__TASK INSTRUCTIONS__
Your transcription must include every record word for word and no pictures.

__Stored items__
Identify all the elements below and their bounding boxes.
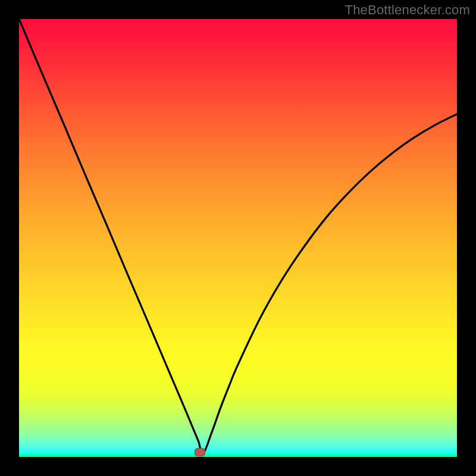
watermark-label: TheBottlenecker.com — [345, 2, 470, 18]
chart-stage: TheBottlenecker.com — [0, 0, 476, 476]
plot-area — [19, 19, 457, 457]
optimal-point-marker — [195, 448, 205, 456]
curve-svg — [19, 19, 457, 457]
bottleneck-curve — [19, 19, 457, 454]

__SOLUTION__
Identify all the elements below and their bounding boxes.
watermark-label: TheBottlenecker.com — [345, 2, 470, 18]
chart-stage: TheBottlenecker.com — [0, 0, 476, 476]
plot-area — [19, 19, 457, 457]
optimal-point-marker — [195, 448, 205, 456]
curve-svg — [19, 19, 457, 457]
bottleneck-curve — [19, 19, 457, 454]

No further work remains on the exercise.